Вернулась она минут через пять-шесть:
– Это были разные смены. Получается, что ваш журналист имеет своих людей в двух бригадах. Маловероятно… Потом, телефонисткам технически это трудно осуществить.
– Но факт утечки у нас не вызывает сомнения.
– Мне кажется, вам нужно искать в другом месте. Например, на третьем этаже…
– В этом здании?
– Да.
– Что там находится?
– А вы разве не знаете? Мне не хотелось бы об этом говорить.
– Понятия не имею! Номер комнаты вы знаете?
– Комната 307.
– Спасибо, этого достаточно…
На двери комнаты номер 307 стоял замок с шифром. Из-за двери доносился шум разговора, прерываемого женским смехом. Кнопку звонка Михаил не обнаружил, поэтому постучал. Дверь почти моментально отворилась, и на пороге появился худощавый парень в линялых джинсах и растянутом черном свитере. Увидев Михаила, он сделал шаг в коридор и быстро закрыл за спиной дверь.
– Что вам угодно? Вы кто такой? – последовали вопросы, сказанные недружелюбным тоном.
– Следователь прокуратуры Гречка! – Михаил уже привычным отработанным движением предъявил удостоверение. Он успел разглядеть за дверью стол, уставленный снедью, двух девушек и еще одного парня, точнее его ноги.
– Мне нужно поговорить с вашим начальником, – продолжил Михаил.
– У нас обеденный перерыв, – ответил парень уже нейтральным тоном. – А нашего начальника найдете на Дзержинского.
– Его фамилия?
– Там знают!
Михаил кивнул и пошел по коридору к лестнице. Через некоторое время он оглянулся и увидел, как девицы выпорхнули из комнаты и ушли в противоположную сторону. В другом конце коридора угадывалась вторая лестничная площадка.
“Теперь все ясно! Как это я сразу не догадался. Все международные разговоры записывает специальная служба КГБ. Кто-то дал Письменному прослушать пленку или ее копию”, – размышлял Михаил по дороге к городскому Управлению КГБ. Оно размещалось в мрачном пятиэтажном здании на улице Дзержинского. Гнетущее впечатление создавалось не только репутацией учреждения. Дом был оштукатурен темно-серым цементным раствором способом набрызга, окна всех этажей закрыты массивными железными решетками. В довершение ко всему дом окружал высокий, почти три метра, каменный забор, увенчанный короткими металлическими пиками.
В одноэтажном здании контрольно-пропускного пункта, охранявшем въезд во двор, Михаила встретил охранник в форме солдата внутренних войск.
– Предъявите пропуск!
– Мне в бюро пропусков.
– По коридору направо.
Михаил протянул свое удостоверение в окошко:
– Мне нужен пропуск к начальнику отдела, не знаю его фамилию, служба которого находится в комнате 307 главпочтамта.

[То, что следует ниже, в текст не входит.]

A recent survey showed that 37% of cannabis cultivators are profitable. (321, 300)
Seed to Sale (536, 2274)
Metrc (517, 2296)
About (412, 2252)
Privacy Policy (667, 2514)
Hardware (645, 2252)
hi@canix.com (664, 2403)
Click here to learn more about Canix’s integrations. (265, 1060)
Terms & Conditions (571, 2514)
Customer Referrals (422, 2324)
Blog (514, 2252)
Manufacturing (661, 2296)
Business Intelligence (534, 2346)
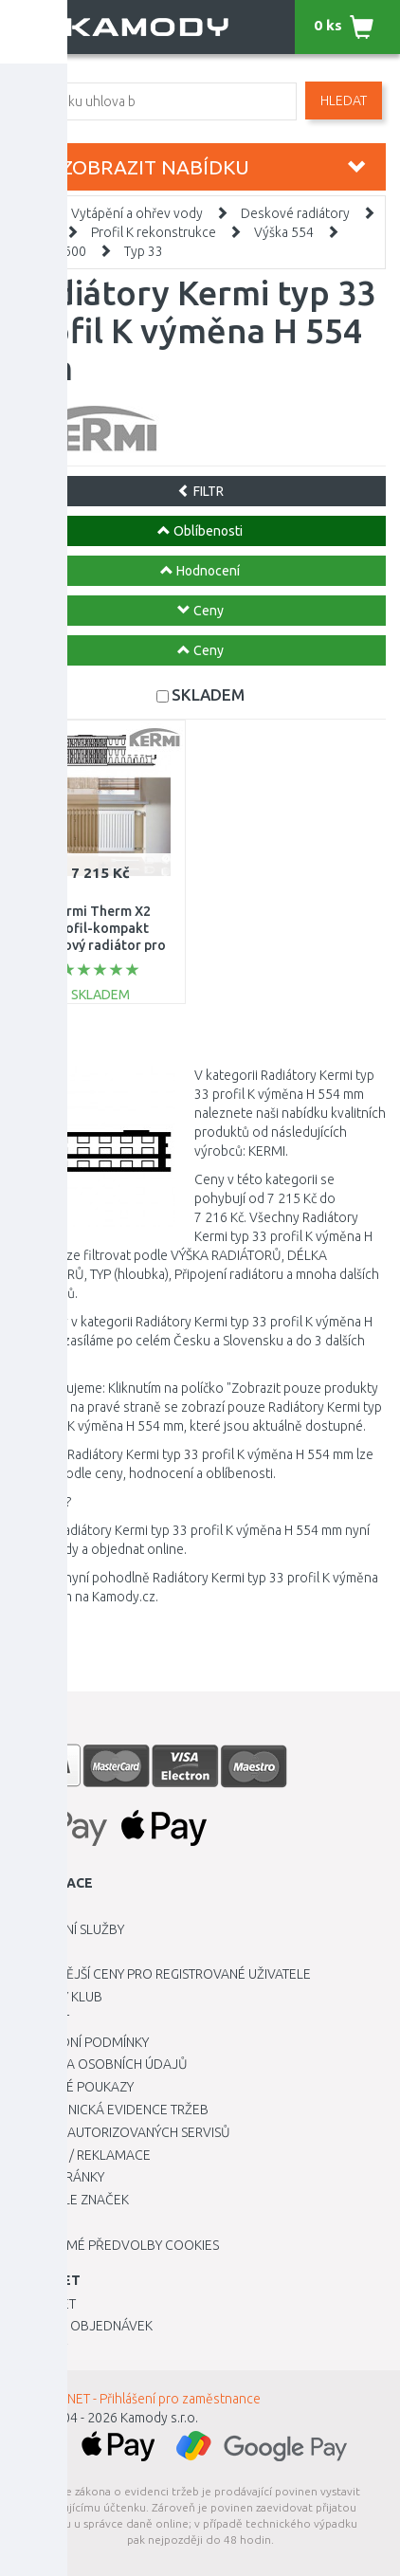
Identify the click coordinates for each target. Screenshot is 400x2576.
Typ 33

– Для разового пропуска нужна заявка. Звоните по внутреннему 62-08, Георгий Александрович Сварчевский.
Михаил вошел в кабину. Телефон не включился, пока он не закрыл дверь. Сварчевский оказался на месте. Михаил представился и попросил заказать пропуск. Однако тот предложил встретиться через час в комнате для переговоров, сославшись на обеденное время и трудности с оформлением заявки – нужна разрешающая подпись большого начальника.
У Михаила других вариантов не было, и он тоже устроил себе обеденный перерыв. Сварчевский опоздал почти на двадцать минут. Толку от этой встречи было мало.
Михаил протянул удостоверение. Сварчевский с ним ознакомился и протянул руку:
– Майор Сварчевский. Будем знакомы! Так в чем состоят ваши проблемы.
– Полтора месяца назад начальник следственного отдела Николай Петрович Манюня разговаривал по международному телефону с подозреваемым Крамаром. Он сейчас в Хайфе. Выехал якобы к больному родственнику, а заграничный паспорт у него был. Однако у Манюни есть и другая версия…
– Ближе к сути, у меня мало времени.